DATA LISTING section start
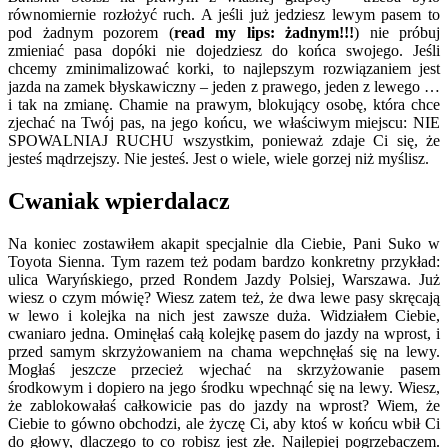
równomiernie rozłożyć ruch. A jeśli już jedziesz lewym pasem to
pod żadnym pozorem (
read my lips: żadnym!!!
) nie próbuj
zmieniać pasa dopóki nie dojedziesz do końca swojego. Jeśli
chcemy zminimalizować korki, to najlepszym rozwiązaniem jest
jazda na zamek błyskawiczny – jeden z prawego, jeden z lewego …
i tak na zmianę. Chamie na prawym, blokujący osobę, która chce
zjechać na Twój pas, na jego końcu, we właściwym miejscu: NIE
SPOWALNIAJ RUCHU wszystkim, ponieważ zdaje Ci się, że
jesteś mądrzejszy. Nie jesteś. Jest o wiele, wiele gorzej niż myślisz.
Cwaniak wpierdalacz
Na koniec zostawiłem akapit specjalnie dla Ciebie, Pani Suko w
Toyota Sienna. Tym razem też podam bardzo konkretny przykład:
ulica Waryńskiego, przed Rondem Jazdy Polsiej, Warszawa. Już
wiesz o czym mówię? Wiesz zatem też, że dwa lewe pasy skręcają
w lewo i kolejka na nich jest zawsze duża. Widziałem Ciebie,
cwaniaro jedna. Ominęłaś całą kolejkę pasem do jazdy na wprost, i
przed samym skrzyżowaniem na chama wepchnęłaś się na lewy.
Mogłaś jeszcze przecież wjechać na skrzyżowanie pasem
środkowym i dopiero na jego środku wpechnąć się na lewy. Wiesz,
że zablokowałaś całkowicie pas do jazdy na wprost? Wiem, że
Ciebie to gówno obchodzi, ale życzę Ci, aby ktoś w końcu wbił Ci
do głowy, dlaczego to co robisz jest złe. Najlepiej pogrzebaczem.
DATA LISTING section end
> _GOAL OF THE EXERCISE_
The whole listing above must be set down again exactly, but without its images.

> _SOLUTION TO THIS TASK_
równomiernie rozłożyć ruch. A jeśli już jedziesz lewym pasem to
pod żadnym pozorem (
read my lips: żadnym!!!
) nie próbuj
zmieniać pasa dopóki nie dojedziesz do końca swojego. Jeśli
chcemy zminimalizować korki, to najlepszym rozwiązaniem jest
jazda na zamek błyskawiczny – jeden z prawego, jeden z lewego …
i tak na zmianę. Chamie na prawym, blokujący osobę, która chce
zjechać na Twój pas, na jego końcu, we właściwym miejscu: NIE
SPOWALNIAJ RUCHU wszystkim, ponieważ zdaje Ci się, że
jesteś mądrzejszy. Nie jesteś. Jest o wiele, wiele gorzej niż myślisz.
Cwaniak wpierdalacz
Na koniec zostawiłem akapit specjalnie dla Ciebie, Pani Suko w
Toyota Sienna. Tym razem też podam bardzo konkretny przykład:
ulica Waryńskiego, przed Rondem Jazdy Polsiej, Warszawa. Już
wiesz o czym mówię? Wiesz zatem też, że dwa lewe pasy skręcają
w lewo i kolejka na nich jest zawsze duża. Widziałem Ciebie,
cwaniaro jedna. Ominęłaś całą kolejkę pasem do jazdy na wprost, i
przed samym skrzyżowaniem na chama wepchnęłaś się na lewy.
Mogłaś jeszcze przecież wjechać na skrzyżowanie pasem
środkowym i dopiero na jego środku wpechnąć się na lewy. Wiesz,
że zablokowałaś całkowicie pas do jazdy na wprost? Wiem, że
Ciebie to gówno obchodzi, ale życzę Ci, aby ktoś w końcu wbił Ci
do głowy, dlaczego to co robisz jest złe. Najlepiej pogrzebaczem.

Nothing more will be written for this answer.